Could you transcribe every record below exactly, leaving out any pictures?

Start of Provided entries

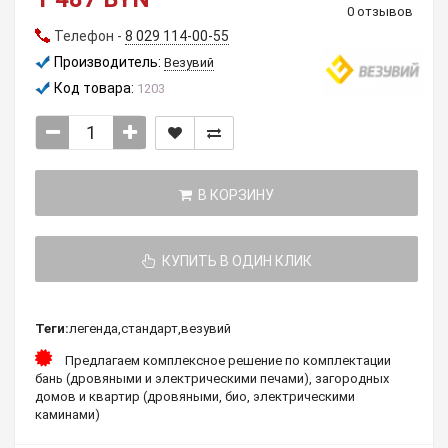
0 отзывов
Телефон -
8 029 114-00-55
Производитель:
Везувий
Код товара:
1203
В КОРЗИНУ
КУПИТЬ В ОДИН КЛИК
Теги:
легенда
,
стандарт
,
везувий
Предлагаем комплексное решение по комплектации
бань (дровяными и электрическими печами), загородных
домов и квартир (дровяными, био, электрическими
каминами)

End of Provided entries

== Solution ==
0 отзывов
Телефон -
8 029 114-00-55
Производитель:
Везувий
Код товара:
1203
В КОРЗИНУ
КУПИТЬ В ОДИН КЛИК
Теги:
легенда
,
стандарт
,
везувий
Предлагаем комплексное решение по комплектации
бань (дровяными и электрическими печами), загородных
домов и квартир (дровяными, био, электрическими
каминами)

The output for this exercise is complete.